- SOURCE MATERIAL -
━━━━━━━━━━━━━━━━━━━━

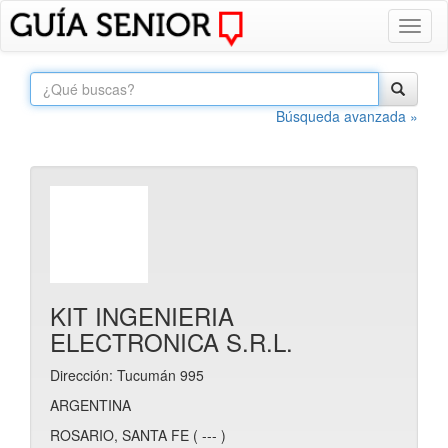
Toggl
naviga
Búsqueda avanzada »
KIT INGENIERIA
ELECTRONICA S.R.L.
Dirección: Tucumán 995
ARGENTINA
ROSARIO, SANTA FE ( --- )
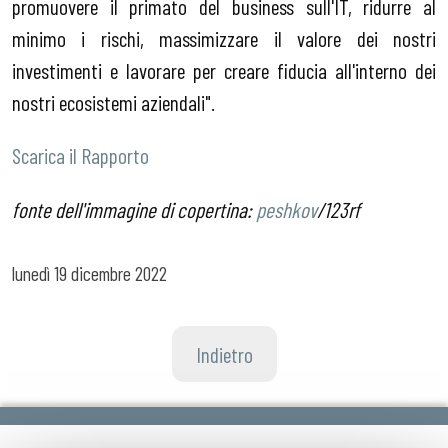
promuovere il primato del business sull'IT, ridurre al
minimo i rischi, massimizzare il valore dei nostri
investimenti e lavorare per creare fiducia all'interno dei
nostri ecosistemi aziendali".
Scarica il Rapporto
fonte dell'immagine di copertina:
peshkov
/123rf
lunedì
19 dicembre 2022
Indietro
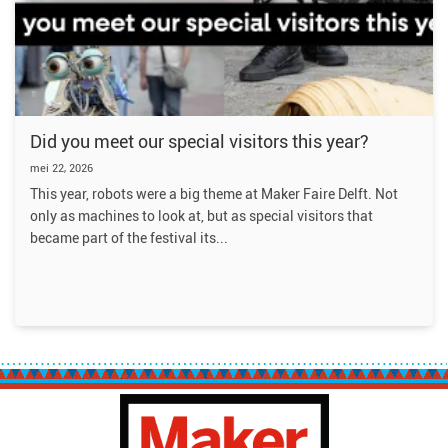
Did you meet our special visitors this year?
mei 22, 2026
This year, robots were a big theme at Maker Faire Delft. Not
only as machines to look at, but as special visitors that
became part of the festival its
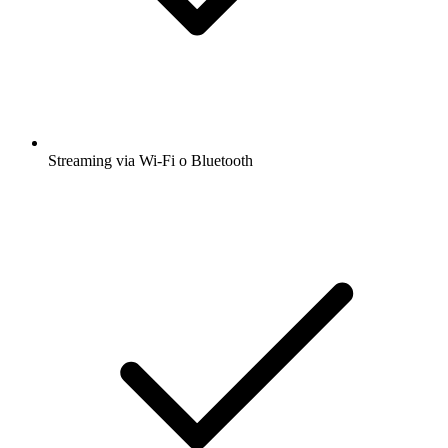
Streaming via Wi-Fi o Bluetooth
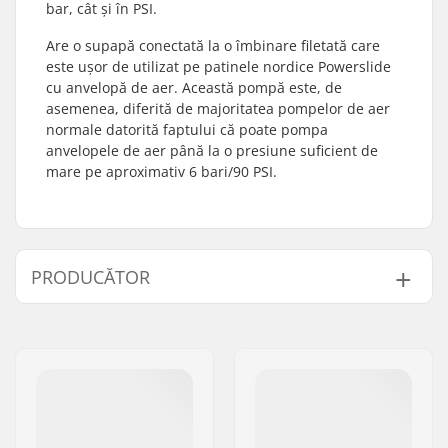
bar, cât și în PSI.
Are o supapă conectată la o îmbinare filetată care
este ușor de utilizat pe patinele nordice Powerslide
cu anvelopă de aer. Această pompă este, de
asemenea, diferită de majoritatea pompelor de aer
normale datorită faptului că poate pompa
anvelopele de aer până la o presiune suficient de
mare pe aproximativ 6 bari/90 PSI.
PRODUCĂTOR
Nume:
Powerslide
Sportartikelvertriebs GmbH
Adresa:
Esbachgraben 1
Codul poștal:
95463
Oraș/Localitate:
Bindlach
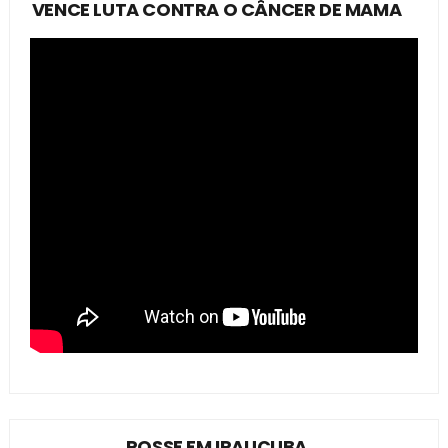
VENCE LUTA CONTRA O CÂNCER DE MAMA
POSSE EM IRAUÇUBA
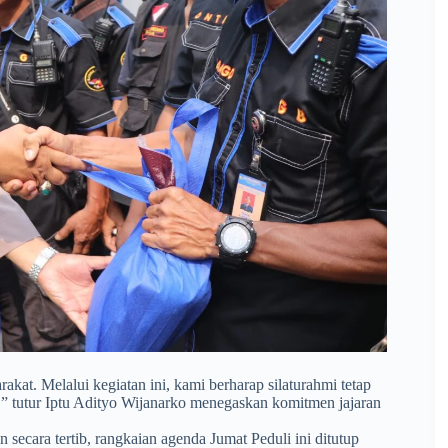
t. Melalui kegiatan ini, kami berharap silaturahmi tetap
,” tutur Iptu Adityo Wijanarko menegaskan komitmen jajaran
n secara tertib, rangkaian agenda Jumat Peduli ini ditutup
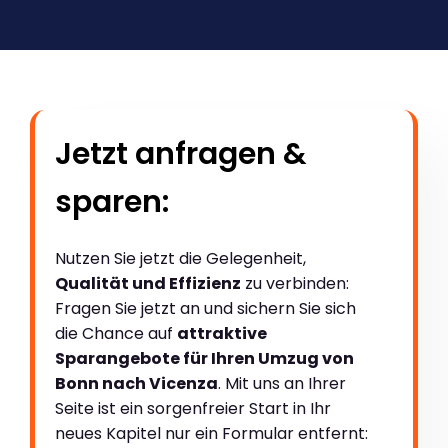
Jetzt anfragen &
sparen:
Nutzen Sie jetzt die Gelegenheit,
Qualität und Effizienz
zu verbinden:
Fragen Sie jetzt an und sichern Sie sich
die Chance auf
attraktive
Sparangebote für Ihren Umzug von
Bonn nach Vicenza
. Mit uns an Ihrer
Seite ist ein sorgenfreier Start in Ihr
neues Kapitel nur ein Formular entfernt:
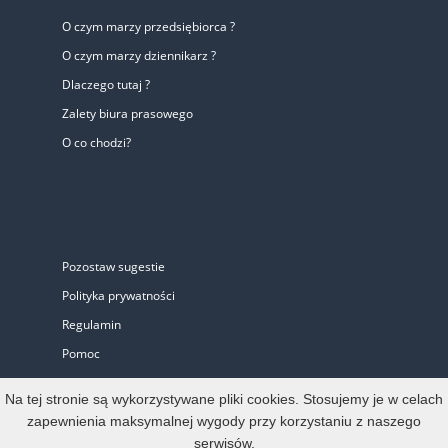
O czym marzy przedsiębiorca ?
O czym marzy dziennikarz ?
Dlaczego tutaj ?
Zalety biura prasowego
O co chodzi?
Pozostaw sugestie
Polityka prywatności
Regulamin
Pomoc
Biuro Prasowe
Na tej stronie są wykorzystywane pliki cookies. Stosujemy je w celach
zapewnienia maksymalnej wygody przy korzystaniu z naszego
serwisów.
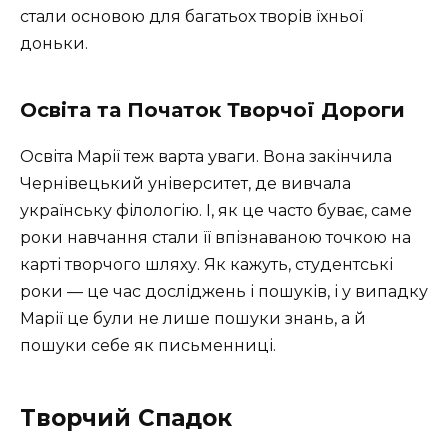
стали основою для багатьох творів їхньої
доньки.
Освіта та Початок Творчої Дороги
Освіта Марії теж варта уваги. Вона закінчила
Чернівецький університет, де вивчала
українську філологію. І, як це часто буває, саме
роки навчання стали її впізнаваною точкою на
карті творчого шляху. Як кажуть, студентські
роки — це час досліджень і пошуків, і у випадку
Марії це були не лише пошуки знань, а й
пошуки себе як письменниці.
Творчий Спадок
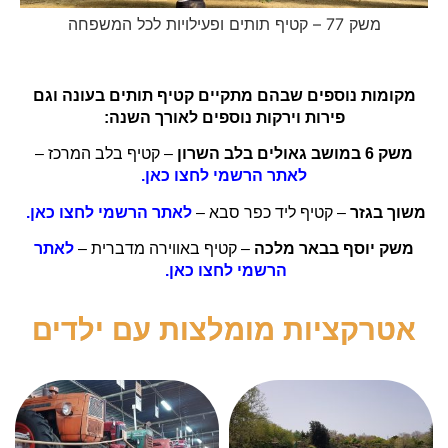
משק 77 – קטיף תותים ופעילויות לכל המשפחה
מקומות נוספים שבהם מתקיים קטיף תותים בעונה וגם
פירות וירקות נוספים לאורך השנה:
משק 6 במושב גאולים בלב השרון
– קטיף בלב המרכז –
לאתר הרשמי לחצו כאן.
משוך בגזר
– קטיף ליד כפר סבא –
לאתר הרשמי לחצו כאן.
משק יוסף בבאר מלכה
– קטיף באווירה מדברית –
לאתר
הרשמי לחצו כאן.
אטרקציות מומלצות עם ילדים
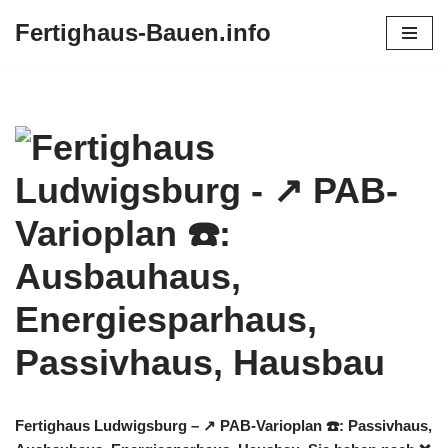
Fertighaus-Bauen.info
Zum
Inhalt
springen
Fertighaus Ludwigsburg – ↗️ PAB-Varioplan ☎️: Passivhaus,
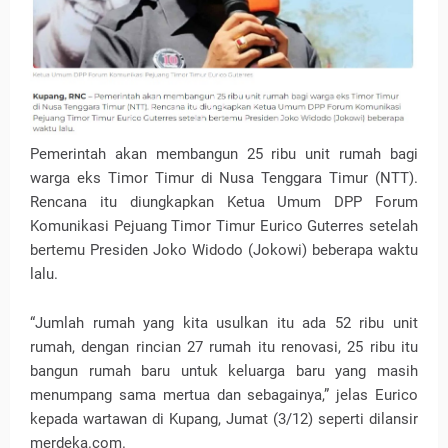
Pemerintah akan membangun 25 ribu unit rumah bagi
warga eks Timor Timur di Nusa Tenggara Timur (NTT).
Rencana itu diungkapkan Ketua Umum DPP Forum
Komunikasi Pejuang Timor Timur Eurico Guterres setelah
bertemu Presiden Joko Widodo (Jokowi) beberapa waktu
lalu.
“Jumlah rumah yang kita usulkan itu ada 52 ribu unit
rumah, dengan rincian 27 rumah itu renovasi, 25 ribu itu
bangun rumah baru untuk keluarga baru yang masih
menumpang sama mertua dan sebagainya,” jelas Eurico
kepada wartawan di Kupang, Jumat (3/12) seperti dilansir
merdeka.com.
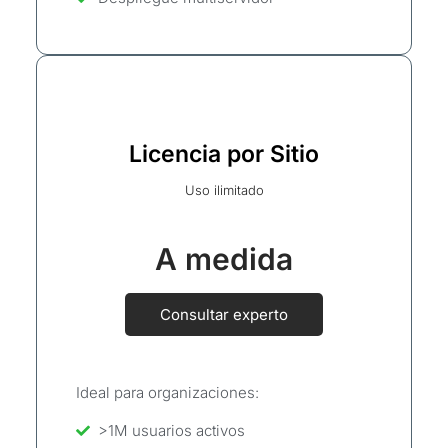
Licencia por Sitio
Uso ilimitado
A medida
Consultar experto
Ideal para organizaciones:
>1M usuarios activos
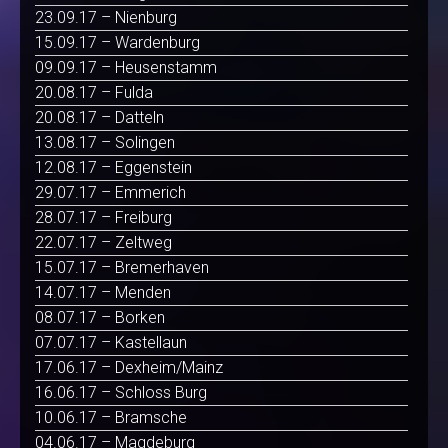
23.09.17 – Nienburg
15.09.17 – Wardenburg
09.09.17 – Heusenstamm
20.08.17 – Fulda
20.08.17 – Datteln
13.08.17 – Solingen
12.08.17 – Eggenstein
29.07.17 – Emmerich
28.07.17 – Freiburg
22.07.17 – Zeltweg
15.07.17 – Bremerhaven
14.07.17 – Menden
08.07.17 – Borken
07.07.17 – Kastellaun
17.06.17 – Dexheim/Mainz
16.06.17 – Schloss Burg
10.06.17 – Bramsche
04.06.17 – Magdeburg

━━━━━━━━━━━━━━━━━━━━

- PROBLEM DETAILS -
Set down again, exactly, the lines of the material above from its first line to the one with "minimo i rischi, massimizzare", inclusive. Leave the pictures out.

- OUTPUT BELOW -
Toggl
naviga
Búsqueda avanzada »
KIT INGENIERIA
ELECTRONICA S.R.L.
Dirección: Tucumán 995
ARGENTINA
ROSARIO, SANTA FE ( --- )
promuovere il primato del business sull'IT, ridurre al
minimo i rischi, massimizzare il valore dei nostri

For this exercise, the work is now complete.